> **REQUIREMENT**: Search the entries below for "Backspace". Report each line where it occurs.

● ● ● ●

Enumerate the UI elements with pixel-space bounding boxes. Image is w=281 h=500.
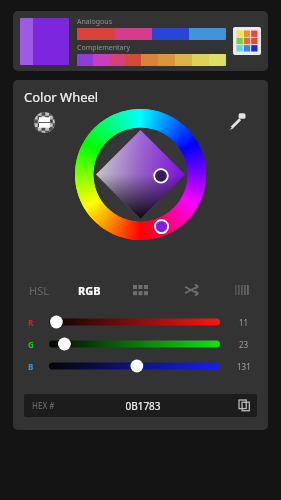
button[interactable]: Swatches (115, 274, 166, 306)
button[interactable]: Palettes (236, 30, 258, 52)
staticText: Complementary (77, 43, 130, 53)
staticText: HEX # (32, 400, 55, 411)
button[interactable]: Random (166, 274, 217, 306)
staticText: 0B1783 (55, 399, 231, 413)
button[interactable]: B (13, 355, 268, 377)
button[interactable] (77, 54, 226, 66)
staticText: RGB (78, 283, 101, 298)
button[interactable]: Shades (217, 274, 268, 306)
button[interactable]: Opacity (34, 112, 55, 133)
button[interactable]: HEX # (24, 394, 257, 417)
button[interactable]: Pick color (228, 112, 247, 131)
button[interactable]: R (13, 311, 268, 333)
button[interactable]: HSL (13, 274, 64, 306)
button[interactable]: G (13, 333, 268, 355)
button[interactable]: Copy hex (231, 394, 257, 417)
button[interactable] (20, 18, 69, 65)
staticText: 11 (239, 317, 249, 328)
staticText: Analogous (77, 17, 112, 27)
staticText: B (28, 361, 34, 372)
staticText: 131 (237, 361, 251, 372)
button[interactable]: RGB (64, 274, 115, 306)
staticText: HSL (29, 283, 49, 298)
staticText: 23 (239, 339, 249, 350)
button[interactable] (77, 28, 226, 40)
button[interactable]: Color wheel (75, 109, 206, 240)
staticText: R (28, 317, 34, 328)
staticText: G (28, 339, 34, 350)
staticText: Color Wheel (24, 88, 99, 106)
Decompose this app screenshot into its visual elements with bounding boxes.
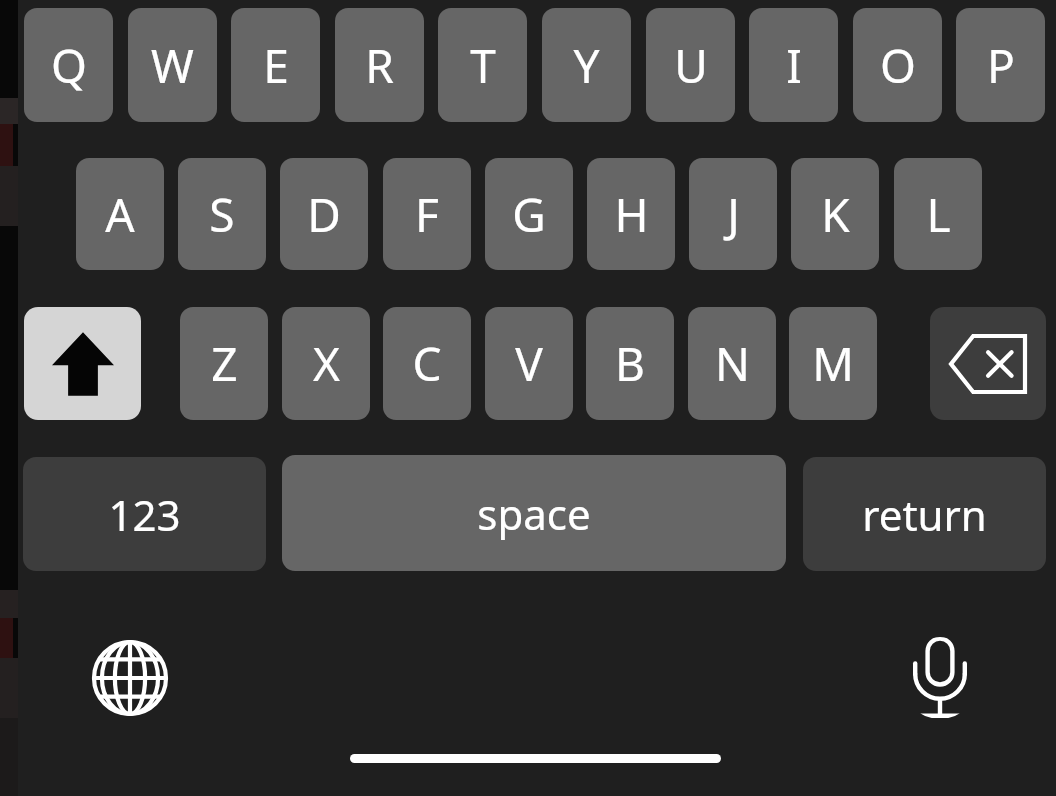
- button[interactable]: X: [282, 307, 370, 420]
- button[interactable]: C: [383, 307, 471, 420]
- button[interactable]: E: [231, 8, 320, 122]
- staticText: Q: [51, 34, 87, 97]
- staticText: B: [615, 332, 645, 395]
- button[interactable]: Y: [542, 8, 631, 122]
- button[interactable]: A: [76, 158, 164, 270]
- button[interactable]: I: [749, 8, 838, 122]
- button[interactable]: G: [485, 158, 573, 270]
- button[interactable]: O: [853, 8, 942, 122]
- staticText: E: [263, 34, 289, 97]
- button[interactable]: J: [689, 158, 777, 270]
- staticText: P: [987, 34, 1015, 97]
- button[interactable]: Z: [180, 307, 268, 420]
- button[interactable]: B: [586, 307, 674, 420]
- staticText: return: [862, 486, 987, 543]
- staticText: T: [470, 34, 496, 97]
- staticText: F: [415, 183, 439, 246]
- button[interactable]: return: [803, 457, 1046, 571]
- button[interactable]: P: [956, 8, 1045, 122]
- button[interactable]: M: [789, 307, 877, 420]
- button[interactable]: H: [587, 158, 675, 270]
- staticText: J: [727, 183, 740, 246]
- staticText: M: [812, 332, 854, 395]
- staticText: U: [674, 34, 708, 97]
- button[interactable]: V: [485, 307, 573, 420]
- staticText: Z: [211, 332, 238, 395]
- staticText: C: [412, 332, 442, 395]
- staticText: W: [151, 34, 194, 97]
- staticText: space: [477, 485, 591, 542]
- staticText: A: [105, 183, 135, 246]
- button[interactable]: N: [688, 307, 776, 420]
- button[interactable]: L: [894, 158, 982, 270]
- button[interactable]: Switch keyboard: [91, 639, 169, 717]
- staticText: S: [209, 183, 235, 246]
- button[interactable]: Q: [24, 8, 113, 122]
- staticText: I: [786, 34, 802, 97]
- staticText: G: [512, 183, 546, 246]
- staticText: N: [715, 332, 750, 395]
- staticText: 123: [108, 486, 181, 543]
- button[interactable]: 123: [23, 457, 266, 571]
- staticText: K: [821, 183, 850, 246]
- staticText: R: [365, 34, 394, 97]
- button[interactable]: D: [280, 158, 368, 270]
- button[interactable]: space: [282, 455, 786, 571]
- button[interactable]: U: [646, 8, 735, 122]
- staticText: Y: [573, 34, 600, 97]
- button[interactable]: K: [791, 158, 879, 270]
- staticText: O: [880, 34, 916, 97]
- button[interactable]: F: [383, 158, 471, 270]
- button[interactable]: Backspace: [930, 307, 1046, 420]
- button[interactable]: R: [335, 8, 424, 122]
- button[interactable]: Dictation: [901, 637, 979, 719]
- button[interactable]: Shift: [24, 307, 141, 420]
- staticText: D: [307, 183, 341, 246]
- staticText: L: [926, 183, 951, 246]
- staticText: H: [614, 183, 649, 246]
- button[interactable]: W: [128, 8, 217, 122]
- staticText: V: [515, 332, 543, 395]
- button[interactable]: T: [438, 8, 527, 122]
- staticText: X: [313, 332, 340, 395]
- button[interactable]: S: [178, 158, 266, 270]
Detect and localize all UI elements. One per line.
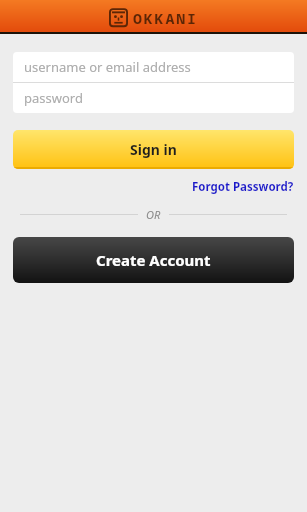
button[interactable]: password: [13, 83, 294, 113]
staticText: username or email address: [24, 58, 191, 76]
staticText: OR: [146, 207, 161, 222]
staticText: password: [24, 89, 83, 107]
staticText: Forgot Password?: [192, 179, 294, 195]
button[interactable]: Forgot Password?: [184, 177, 307, 197]
staticText: Create Account: [96, 250, 211, 270]
other: Okkani logo: [109, 7, 128, 28]
button[interactable]: username or email address: [13, 52, 294, 82]
button[interactable]: Sign in: [13, 130, 294, 169]
button[interactable]: Create Account: [13, 237, 294, 283]
staticText: OKKANI: [133, 8, 198, 28]
staticText: Sign in: [130, 140, 177, 159]
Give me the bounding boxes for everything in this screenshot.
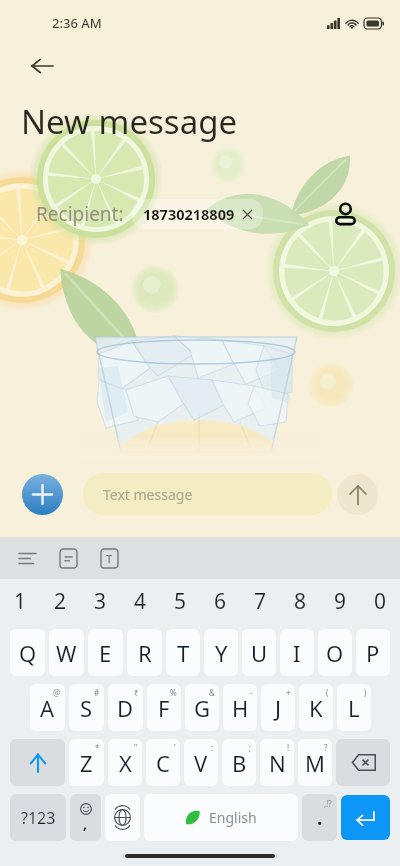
staticText: 9 (334, 587, 347, 616)
button[interactable]: E (88, 629, 123, 676)
button[interactable]: 7 (240, 579, 280, 624)
staticText: X (119, 748, 132, 778)
button[interactable]: Back (24, 48, 60, 84)
button[interactable]: 6 (200, 579, 240, 624)
staticText: % (170, 687, 177, 698)
button[interactable]: T (166, 629, 200, 676)
staticText: * (95, 742, 100, 753)
button[interactable]: Y (204, 629, 238, 676)
staticText: English (209, 808, 257, 827)
button[interactable]: 4 (120, 579, 160, 624)
button[interactable]: C (146, 739, 180, 786)
button[interactable]: V (184, 739, 218, 786)
button[interactable]: Change keyboard (105, 794, 140, 841)
button[interactable]: L (337, 684, 371, 731)
button[interactable]: F (147, 684, 181, 731)
staticText: ' (174, 742, 176, 753)
button[interactable]: J (261, 684, 295, 731)
staticText: H (232, 693, 249, 723)
button[interactable]: Choose contact (326, 195, 364, 233)
staticText: ; (249, 742, 252, 753)
staticText: 0 (374, 587, 387, 616)
button[interactable]: N (260, 739, 294, 786)
staticText: 2 (54, 587, 67, 616)
button[interactable]: Clipboard (52, 542, 85, 575)
staticText: New message (21, 99, 238, 144)
button[interactable]: P (356, 629, 390, 676)
button[interactable]: S (69, 684, 104, 731)
button[interactable]: D (108, 684, 143, 731)
staticText: , (83, 813, 88, 833)
staticText: @ (53, 687, 61, 698)
button[interactable]: I (280, 629, 314, 676)
staticText: 4 (134, 587, 147, 616)
button[interactable]: Z (69, 739, 104, 786)
staticText: J (275, 693, 282, 723)
staticText: : (211, 742, 214, 753)
button[interactable]: K (299, 684, 333, 731)
staticText: 2:36 AM (52, 14, 102, 32)
button[interactable]: Enter (341, 795, 390, 840)
staticText: ?123 (21, 807, 56, 829)
button[interactable]: Shift (10, 739, 65, 786)
staticText: ( (326, 687, 329, 698)
staticText: B (232, 748, 247, 778)
staticText: 3 (94, 587, 107, 616)
button[interactable]: 2 (40, 579, 80, 624)
button[interactable]: H (223, 684, 257, 731)
staticText: ₹ (134, 687, 139, 698)
staticText: - (250, 687, 253, 698)
staticText: L (348, 693, 360, 723)
staticText: N (269, 748, 286, 778)
button[interactable]: X (108, 739, 142, 786)
staticText: W (56, 638, 77, 668)
staticText: D (117, 693, 134, 723)
staticText: R (138, 638, 152, 668)
button[interactable]: Q (10, 629, 45, 676)
button[interactable]: U (242, 629, 276, 676)
button[interactable]: 8 (280, 579, 320, 624)
button[interactable]: Text formatting (93, 542, 126, 575)
button[interactable]: 3 (80, 579, 120, 624)
button[interactable]: 9 (320, 579, 360, 624)
staticText: T (106, 551, 113, 566)
staticText: M (305, 748, 325, 778)
button[interactable]: 5 (160, 579, 200, 624)
button[interactable]: M (298, 739, 332, 786)
button[interactable]: Send (337, 474, 378, 515)
staticText: P (366, 638, 380, 668)
staticText: S (80, 693, 93, 723)
button[interactable]: G (185, 684, 219, 731)
staticText: 1 (14, 587, 27, 616)
staticText: E (99, 638, 112, 668)
staticText: Text message (103, 485, 193, 504)
staticText: F (158, 693, 170, 723)
staticText: 18730218809 (143, 204, 235, 224)
staticText: A (40, 693, 55, 723)
staticText: + (286, 687, 291, 698)
button[interactable]: . (302, 794, 337, 841)
staticText: 6 (214, 587, 227, 616)
staticText: Z (80, 748, 93, 778)
button[interactable]: 1 (0, 579, 40, 624)
button[interactable]: R (127, 629, 162, 676)
staticText: K (309, 693, 323, 723)
button[interactable]: Emoji (70, 794, 101, 841)
button[interactable]: A (30, 684, 65, 731)
button[interactable]: B (222, 739, 256, 786)
staticText: " (134, 742, 138, 753)
staticText: Recipient: (36, 201, 124, 227)
button[interactable]: Text options (11, 542, 44, 575)
button[interactable]: 0 (360, 579, 400, 624)
staticText: U (251, 638, 268, 668)
button[interactable]: English (144, 794, 298, 841)
button[interactable]: Text message (83, 473, 332, 515)
button[interactable]: W (49, 629, 84, 676)
staticText: 5 (174, 587, 187, 616)
button[interactable]: Recipient: (36, 194, 326, 234)
button[interactable]: O (318, 629, 352, 676)
button[interactable]: Add attachment (22, 474, 63, 515)
button[interactable]: Backspace (336, 739, 390, 786)
button[interactable]: ?123 (10, 794, 66, 841)
staticText: Q (19, 638, 37, 668)
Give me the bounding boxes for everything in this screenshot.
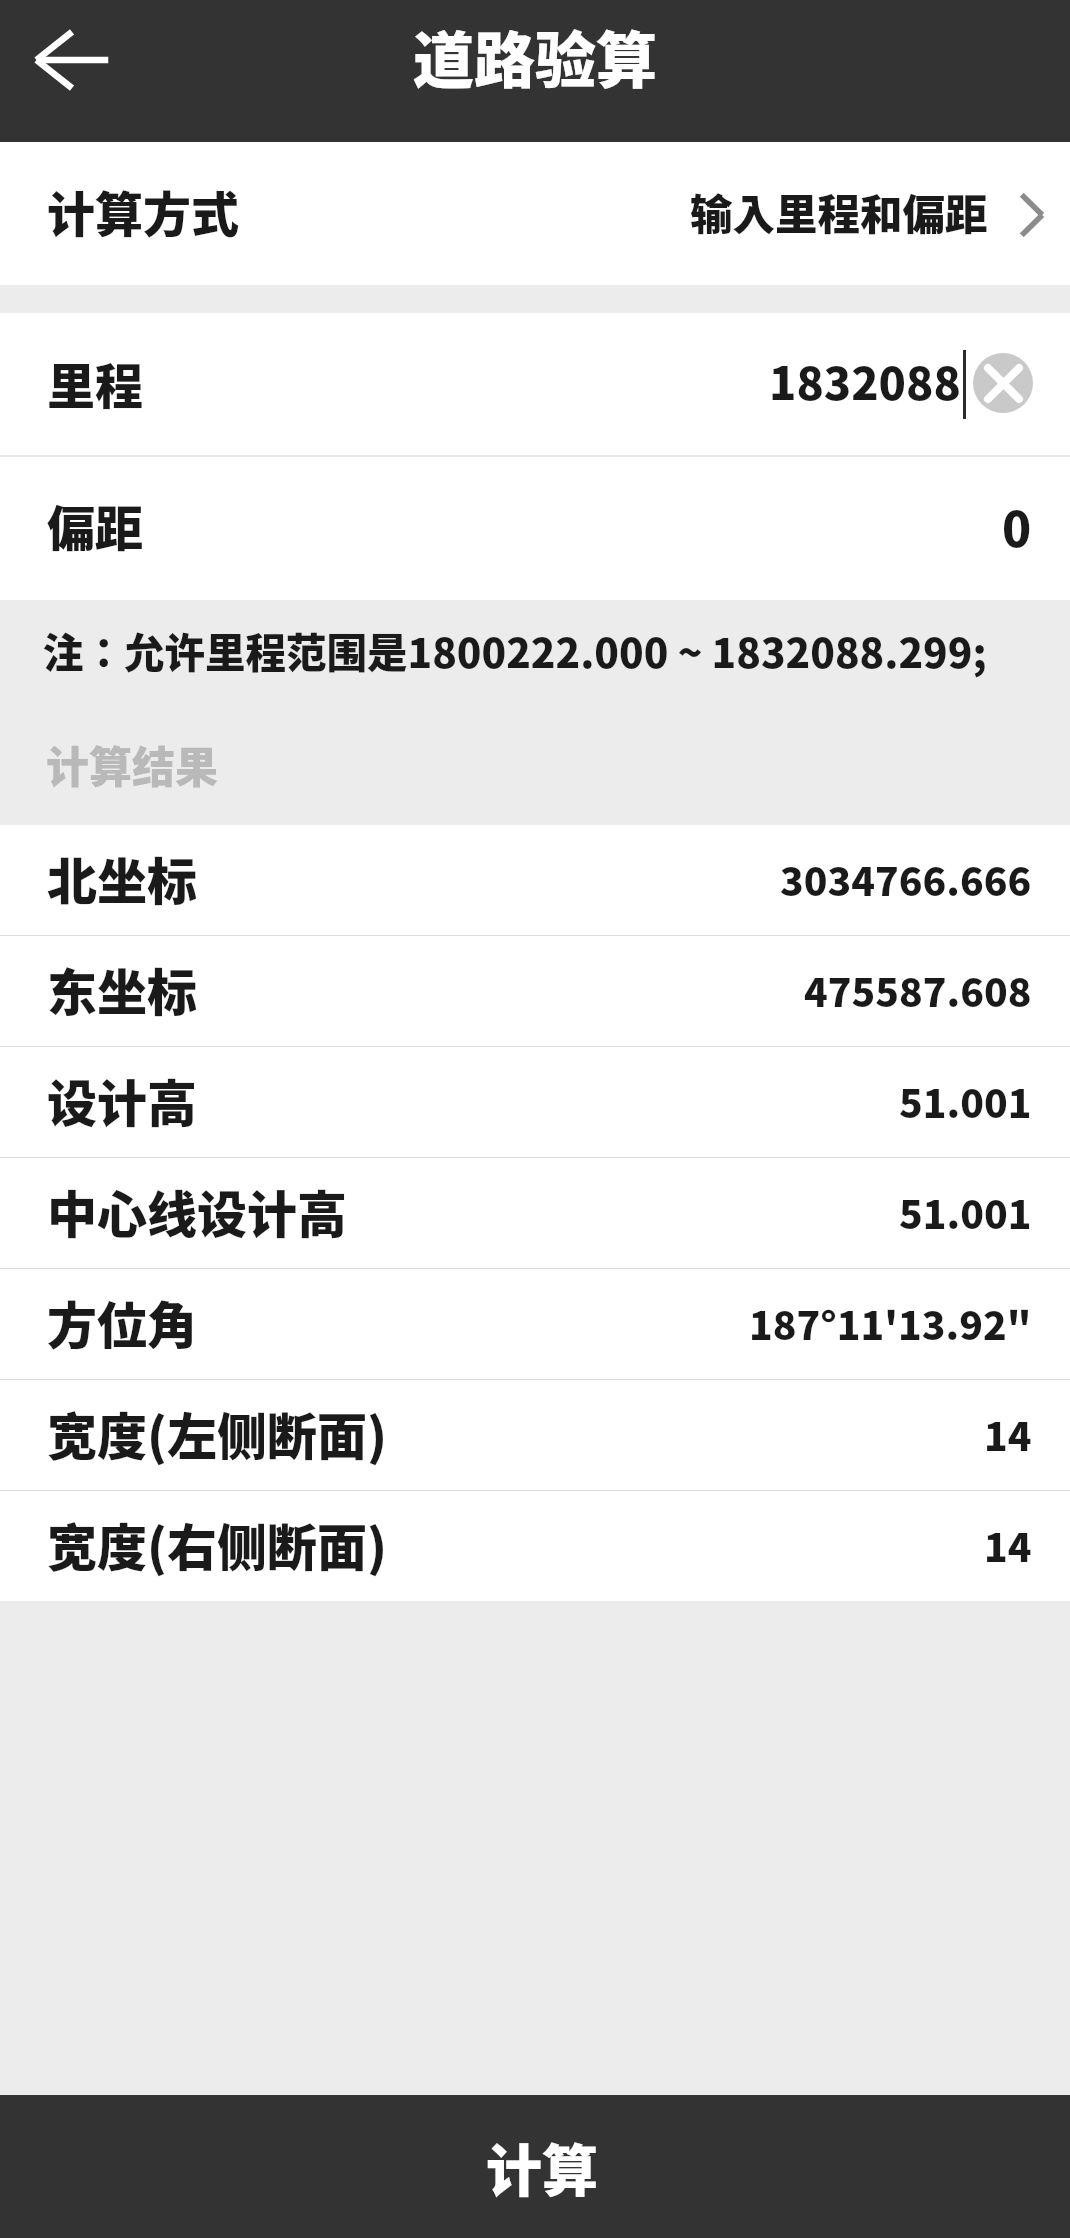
button[interactable]: 计算方式 xyxy=(0,142,1070,285)
staticText: 3034766.666 xyxy=(780,851,1032,907)
staticText: 方位角 xyxy=(47,1286,197,1358)
staticText: 道路验算 xyxy=(413,12,658,100)
button[interactable]: 计算 xyxy=(0,2095,1070,2238)
staticText: 0 xyxy=(1002,491,1032,561)
staticText: 计算 xyxy=(486,2126,598,2207)
button[interactable]: 方位角 xyxy=(0,1269,1070,1379)
button[interactable]: 东坐标 xyxy=(0,936,1070,1046)
staticText: 14 xyxy=(984,1406,1032,1462)
staticText: 计算方式 xyxy=(47,176,240,246)
staticText: 51.001 xyxy=(899,1073,1032,1129)
staticText: 偏距 xyxy=(47,490,144,560)
button[interactable]: 中心线设计高 xyxy=(0,1158,1070,1268)
staticText: 宽度(左侧断面) xyxy=(47,1397,387,1469)
staticText: 设计高 xyxy=(47,1064,197,1136)
staticText: 1832088 xyxy=(769,348,961,413)
staticText: 中心线设计高 xyxy=(47,1175,347,1247)
button[interactable]: 设计高 xyxy=(0,1047,1070,1157)
button[interactable]: 北坐标 xyxy=(0,825,1070,935)
staticText: 475587.608 xyxy=(804,962,1032,1018)
staticText: 东坐标 xyxy=(47,953,197,1025)
button[interactable]: 宽度(右侧断面) xyxy=(0,1491,1070,1601)
staticText: 输入里程和偏距 xyxy=(690,181,988,243)
staticText: 计算结果 xyxy=(46,733,218,795)
staticText: 187°11'13.92" xyxy=(749,1295,1032,1351)
staticText: 14 xyxy=(984,1517,1032,1573)
staticText: 注：允许里程范围是1800222.000 ~ 1832088.299; xyxy=(43,621,987,680)
button[interactable]: Clear text xyxy=(973,353,1033,413)
button[interactable]: 宽度(左侧断面) xyxy=(0,1380,1070,1490)
staticText: 里程 xyxy=(47,348,144,418)
staticText: 宽度(右侧断面) xyxy=(47,1508,387,1580)
button[interactable]: Back xyxy=(0,0,144,120)
staticText: 51.001 xyxy=(899,1184,1032,1240)
staticText: 北坐标 xyxy=(47,842,197,914)
button[interactable]: 里程 xyxy=(0,313,1070,455)
button[interactable]: 偏距 xyxy=(0,457,1070,600)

● ● ● ●

> **FINAL ANSWER**:
- button[interactable]: Backspace: [930, 307, 1046, 420]
button[interactable]: Backspace (336, 739, 390, 786)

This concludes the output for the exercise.